What to produce
Write out every line below with no difference at all.

Data provided Start Marker

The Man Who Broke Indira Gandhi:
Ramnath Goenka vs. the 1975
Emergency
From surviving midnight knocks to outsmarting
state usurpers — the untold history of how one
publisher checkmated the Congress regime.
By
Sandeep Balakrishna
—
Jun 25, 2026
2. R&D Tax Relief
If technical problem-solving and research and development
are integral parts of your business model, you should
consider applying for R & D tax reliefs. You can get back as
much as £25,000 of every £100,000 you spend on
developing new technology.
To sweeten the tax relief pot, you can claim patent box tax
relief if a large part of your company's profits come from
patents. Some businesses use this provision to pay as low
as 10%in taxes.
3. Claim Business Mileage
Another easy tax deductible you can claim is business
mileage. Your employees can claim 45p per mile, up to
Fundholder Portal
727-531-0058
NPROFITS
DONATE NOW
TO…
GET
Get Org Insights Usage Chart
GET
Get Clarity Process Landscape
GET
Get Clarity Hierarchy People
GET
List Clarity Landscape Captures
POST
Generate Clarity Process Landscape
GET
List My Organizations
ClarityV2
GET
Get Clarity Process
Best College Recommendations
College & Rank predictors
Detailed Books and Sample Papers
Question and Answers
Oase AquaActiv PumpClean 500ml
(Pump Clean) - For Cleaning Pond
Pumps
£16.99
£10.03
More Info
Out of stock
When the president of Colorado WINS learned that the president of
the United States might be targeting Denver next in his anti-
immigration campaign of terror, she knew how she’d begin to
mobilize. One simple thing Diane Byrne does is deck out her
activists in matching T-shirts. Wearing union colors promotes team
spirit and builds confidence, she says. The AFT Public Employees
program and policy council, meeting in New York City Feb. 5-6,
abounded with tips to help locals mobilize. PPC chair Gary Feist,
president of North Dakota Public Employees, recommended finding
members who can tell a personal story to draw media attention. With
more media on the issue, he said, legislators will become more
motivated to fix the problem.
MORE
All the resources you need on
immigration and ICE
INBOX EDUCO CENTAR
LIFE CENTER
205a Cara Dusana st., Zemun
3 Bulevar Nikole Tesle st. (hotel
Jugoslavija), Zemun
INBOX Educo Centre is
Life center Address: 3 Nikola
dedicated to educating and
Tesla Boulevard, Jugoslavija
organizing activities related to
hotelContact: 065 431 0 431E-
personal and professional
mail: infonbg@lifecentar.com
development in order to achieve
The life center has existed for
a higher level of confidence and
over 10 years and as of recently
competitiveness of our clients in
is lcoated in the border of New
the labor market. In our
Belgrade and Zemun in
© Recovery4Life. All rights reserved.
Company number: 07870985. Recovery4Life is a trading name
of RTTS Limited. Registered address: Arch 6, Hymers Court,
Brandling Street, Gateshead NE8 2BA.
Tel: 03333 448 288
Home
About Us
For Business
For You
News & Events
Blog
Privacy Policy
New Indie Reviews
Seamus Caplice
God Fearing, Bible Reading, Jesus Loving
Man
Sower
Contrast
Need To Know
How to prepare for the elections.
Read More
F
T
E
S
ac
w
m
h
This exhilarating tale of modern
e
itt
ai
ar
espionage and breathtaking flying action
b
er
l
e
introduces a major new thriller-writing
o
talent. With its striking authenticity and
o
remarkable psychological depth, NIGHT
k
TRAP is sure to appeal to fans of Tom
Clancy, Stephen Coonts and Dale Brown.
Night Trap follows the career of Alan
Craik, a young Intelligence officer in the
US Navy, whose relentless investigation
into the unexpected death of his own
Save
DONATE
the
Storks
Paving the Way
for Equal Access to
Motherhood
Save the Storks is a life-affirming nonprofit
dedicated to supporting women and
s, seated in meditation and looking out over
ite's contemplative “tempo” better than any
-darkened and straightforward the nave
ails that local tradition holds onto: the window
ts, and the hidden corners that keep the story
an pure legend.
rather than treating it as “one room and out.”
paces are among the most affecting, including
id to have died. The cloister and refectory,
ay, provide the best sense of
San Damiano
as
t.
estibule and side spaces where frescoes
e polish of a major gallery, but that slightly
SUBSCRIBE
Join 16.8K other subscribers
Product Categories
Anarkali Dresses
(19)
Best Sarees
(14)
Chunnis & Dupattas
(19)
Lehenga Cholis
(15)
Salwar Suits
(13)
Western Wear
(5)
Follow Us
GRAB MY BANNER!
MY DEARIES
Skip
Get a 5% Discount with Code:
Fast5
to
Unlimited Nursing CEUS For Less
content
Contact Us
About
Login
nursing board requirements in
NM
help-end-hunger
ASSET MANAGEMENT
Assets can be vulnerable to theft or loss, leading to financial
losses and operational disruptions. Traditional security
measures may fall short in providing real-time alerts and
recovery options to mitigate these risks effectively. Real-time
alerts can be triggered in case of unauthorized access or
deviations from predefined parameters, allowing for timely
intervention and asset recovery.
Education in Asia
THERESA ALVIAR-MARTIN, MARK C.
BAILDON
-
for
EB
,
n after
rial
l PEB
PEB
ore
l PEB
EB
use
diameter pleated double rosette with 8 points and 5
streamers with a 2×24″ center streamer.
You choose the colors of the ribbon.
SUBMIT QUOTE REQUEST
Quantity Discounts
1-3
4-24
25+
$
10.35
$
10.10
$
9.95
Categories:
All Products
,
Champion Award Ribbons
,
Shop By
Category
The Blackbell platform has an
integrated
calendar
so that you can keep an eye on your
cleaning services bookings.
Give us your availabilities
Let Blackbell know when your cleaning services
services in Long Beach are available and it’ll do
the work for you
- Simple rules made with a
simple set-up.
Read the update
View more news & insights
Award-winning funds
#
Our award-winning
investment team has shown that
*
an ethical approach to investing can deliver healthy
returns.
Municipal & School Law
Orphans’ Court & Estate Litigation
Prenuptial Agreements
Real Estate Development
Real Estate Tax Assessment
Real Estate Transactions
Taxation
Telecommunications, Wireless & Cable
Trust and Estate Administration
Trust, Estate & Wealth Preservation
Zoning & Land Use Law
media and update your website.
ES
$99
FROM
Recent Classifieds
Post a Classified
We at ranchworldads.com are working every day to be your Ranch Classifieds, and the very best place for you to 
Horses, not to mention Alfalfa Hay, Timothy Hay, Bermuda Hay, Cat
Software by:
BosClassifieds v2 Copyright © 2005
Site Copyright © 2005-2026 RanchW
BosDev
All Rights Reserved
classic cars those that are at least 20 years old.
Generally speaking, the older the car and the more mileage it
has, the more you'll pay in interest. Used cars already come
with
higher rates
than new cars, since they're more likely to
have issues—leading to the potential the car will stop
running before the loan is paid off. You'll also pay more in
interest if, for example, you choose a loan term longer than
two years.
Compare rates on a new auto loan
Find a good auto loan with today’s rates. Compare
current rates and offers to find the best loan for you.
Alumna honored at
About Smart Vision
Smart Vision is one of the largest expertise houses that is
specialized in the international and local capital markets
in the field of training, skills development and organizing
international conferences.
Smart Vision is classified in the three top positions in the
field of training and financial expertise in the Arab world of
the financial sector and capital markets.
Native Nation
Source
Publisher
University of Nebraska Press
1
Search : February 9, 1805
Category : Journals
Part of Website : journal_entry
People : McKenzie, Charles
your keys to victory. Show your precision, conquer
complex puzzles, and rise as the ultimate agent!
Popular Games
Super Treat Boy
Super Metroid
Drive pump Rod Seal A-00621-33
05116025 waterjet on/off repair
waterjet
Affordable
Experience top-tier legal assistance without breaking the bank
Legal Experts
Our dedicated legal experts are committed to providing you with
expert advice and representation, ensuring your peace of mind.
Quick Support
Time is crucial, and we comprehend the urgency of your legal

Data provided End Marker

Task response
The Man Who Broke Indira Gandhi:
Ramnath Goenka vs. the 1975
Emergency
From surviving midnight knocks to outsmarting
state usurpers — the untold history of how one
publisher checkmated the Congress regime.
By
Sandeep Balakrishna
—
Jun 25, 2026
2. R&D Tax Relief
If technical problem-solving and research and development
are integral parts of your business model, you should
consider applying for R & D tax reliefs. You can get back as
much as £25,000 of every £100,000 you spend on
developing new technology.
To sweeten the tax relief pot, you can claim patent box tax
relief if a large part of your company's profits come from
patents. Some businesses use this provision to pay as low
as 10%in taxes.
3. Claim Business Mileage
Another easy tax deductible you can claim is business
mileage. Your employees can claim 45p per mile, up to
Fundholder Portal
727-531-0058
NPROFITS
DONATE NOW
TO…
GET
Get Org Insights Usage Chart
GET
Get Clarity Process Landscape
GET
Get Clarity Hierarchy People
GET
List Clarity Landscape Captures
POST
Generate Clarity Process Landscape
GET
List My Organizations
ClarityV2
GET
Get Clarity Process
Best College Recommendations
College & Rank predictors
Detailed Books and Sample Papers
Question and Answers
Oase AquaActiv PumpClean 500ml
(Pump Clean) - For Cleaning Pond
Pumps
£16.99
£10.03
More Info
Out of stock
When the president of Colorado WINS learned that the president of
the United States might be targeting Denver next in his anti-
immigration campaign of terror, she knew how she’d begin to
mobilize. One simple thing Diane Byrne does is deck out her
activists in matching T-shirts. Wearing union colors promotes team
spirit and builds confidence, she says. The AFT Public Employees
program and policy council, meeting in New York City Feb. 5-6,
abounded with tips to help locals mobilize. PPC chair Gary Feist,
president of North Dakota Public Employees, recommended finding
members who can tell a personal story to draw media attention. With
more media on the issue, he said, legislators will become more
motivated to fix the problem.
MORE
All the resources you need on
immigration and ICE
INBOX EDUCO CENTAR
LIFE CENTER
205a Cara Dusana st., Zemun
3 Bulevar Nikole Tesle st. (hotel
Jugoslavija), Zemun
INBOX Educo Centre is
Life center Address: 3 Nikola
dedicated to educating and
Tesla Boulevard, Jugoslavija
organizing activities related to
hotelContact: 065 431 0 431E-
personal and professional
mail: infonbg@lifecentar.com
development in order to achieve
The life center has existed for
a higher level of confidence and
over 10 years and as of recently
competitiveness of our clients in
is lcoated in the border of New
the labor market. In our
Belgrade and Zemun in
© Recovery4Life. All rights reserved.
Company number: 07870985. Recovery4Life is a trading name
of RTTS Limited. Registered address: Arch 6, Hymers Court,
Brandling Street, Gateshead NE8 2BA.
Tel: 03333 448 288
Home
About Us
For Business
For You
News & Events
Blog
Privacy Policy
New Indie Reviews
Seamus Caplice
God Fearing, Bible Reading, Jesus Loving
Man
Sower
Contrast
Need To Know
How to prepare for the elections.
Read More
F
T
E
S
ac
w
m
h
This exhilarating tale of modern
e
itt
ai
ar
espionage and breathtaking flying action
b
er
l
e
introduces a major new thriller-writing
o
talent. With its striking authenticity and
o
remarkable psychological depth, NIGHT
k
TRAP is sure to appeal to fans of Tom
Clancy, Stephen Coonts and Dale Brown.
Night Trap follows the career of Alan
Craik, a young Intelligence officer in the
US Navy, whose relentless investigation
into the unexpected death of his own
Save
DONATE
the
Storks
Paving the Way
for Equal Access to
Motherhood
Save the Storks is a life-affirming nonprofit
dedicated to supporting women and
s, seated in meditation and looking out over
ite's contemplative “tempo” better than any
-darkened and straightforward the nave
ails that local tradition holds onto: the window
ts, and the hidden corners that keep the story
an pure legend.
rather than treating it as “one room and out.”
paces are among the most affecting, including
id to have died. The cloister and refectory,
ay, provide the best sense of
San Damiano
as
t.
estibule and side spaces where frescoes
e polish of a major gallery, but that slightly
SUBSCRIBE
Join 16.8K other subscribers
Product Categories
Anarkali Dresses
(19)
Best Sarees
(14)
Chunnis & Dupattas
(19)
Lehenga Cholis
(15)
Salwar Suits
(13)
Western Wear
(5)
Follow Us
GRAB MY BANNER!
MY DEARIES
Skip
Get a 5% Discount with Code:
Fast5
to
Unlimited Nursing CEUS For Less
content
Contact Us
About
Login
nursing board requirements in
NM
help-end-hunger
ASSET MANAGEMENT
Assets can be vulnerable to theft or loss, leading to financial
losses and operational disruptions. Traditional security
measures may fall short in providing real-time alerts and
recovery options to mitigate these risks effectively. Real-time
alerts can be triggered in case of unauthorized access or
deviations from predefined parameters, allowing for timely
intervention and asset recovery.
Education in Asia
THERESA ALVIAR-MARTIN, MARK C.
BAILDON
-
for
EB
,
n after
rial
l PEB
PEB
ore
l PEB
EB
use
diameter pleated double rosette with 8 points and 5
streamers with a 2×24″ center streamer.
You choose the colors of the ribbon.
SUBMIT QUOTE REQUEST
Quantity Discounts
1-3
4-24
25+
$
10.35
$
10.10
$
9.95
Categories:
All Products
,
Champion Award Ribbons
,
Shop By
Category
The Blackbell platform has an
integrated
calendar
so that you can keep an eye on your
cleaning services bookings.
Give us your availabilities
Let Blackbell know when your cleaning services
services in Long Beach are available and it’ll do
the work for you
- Simple rules made with a
simple set-up.
Read the update
View more news & insights
Award-winning funds
#
Our award-winning
investment team has shown that
*
an ethical approach to investing can deliver healthy
returns.
Municipal & School Law
Orphans’ Court & Estate Litigation
Prenuptial Agreements
Real Estate Development
Real Estate Tax Assessment
Real Estate Transactions
Taxation
Telecommunications, Wireless & Cable
Trust and Estate Administration
Trust, Estate & Wealth Preservation
Zoning & Land Use Law
media and update your website.
ES
$99
FROM
Recent Classifieds
Post a Classified
We at ranchworldads.com are working every day to be your Ranch Classifieds, and the very best place for you to 
Horses, not to mention Alfalfa Hay, Timothy Hay, Bermuda Hay, Cat
Software by:
BosClassifieds v2 Copyright © 2005
Site Copyright © 2005-2026 RanchW
BosDev
All Rights Reserved
classic cars those that are at least 20 years old.
Generally speaking, the older the car and the more mileage it
has, the more you'll pay in interest. Used cars already come
with
higher rates
than new cars, since they're more likely to
have issues—leading to the potential the car will stop
running before the loan is paid off. You'll also pay more in
interest if, for example, you choose a loan term longer than
two years.
Compare rates on a new auto loan
Find a good auto loan with today’s rates. Compare
current rates and offers to find the best loan for you.
Alumna honored at
About Smart Vision
Smart Vision is one of the largest expertise houses that is
specialized in the international and local capital markets
in the field of training, skills development and organizing
international conferences.
Smart Vision is classified in the three top positions in the
field of training and financial expertise in the Arab world of
the financial sector and capital markets.
Native Nation
Source
Publisher
University of Nebraska Press
1
Search : February 9, 1805
Category : Journals
Part of Website : journal_entry
People : McKenzie, Charles
your keys to victory. Show your precision, conquer
complex puzzles, and rise as the ultimate agent!
Popular Games
Super Treat Boy
Super Metroid
Drive pump Rod Seal A-00621-33
05116025 waterjet on/off repair
waterjet
Affordable
Experience top-tier legal assistance without breaking the bank
Legal Experts
Our dedicated legal experts are committed to providing you with
expert advice and representation, ensuring your peace of mind.
Quick Support
Time is crucial, and we comprehend the urgency of your legal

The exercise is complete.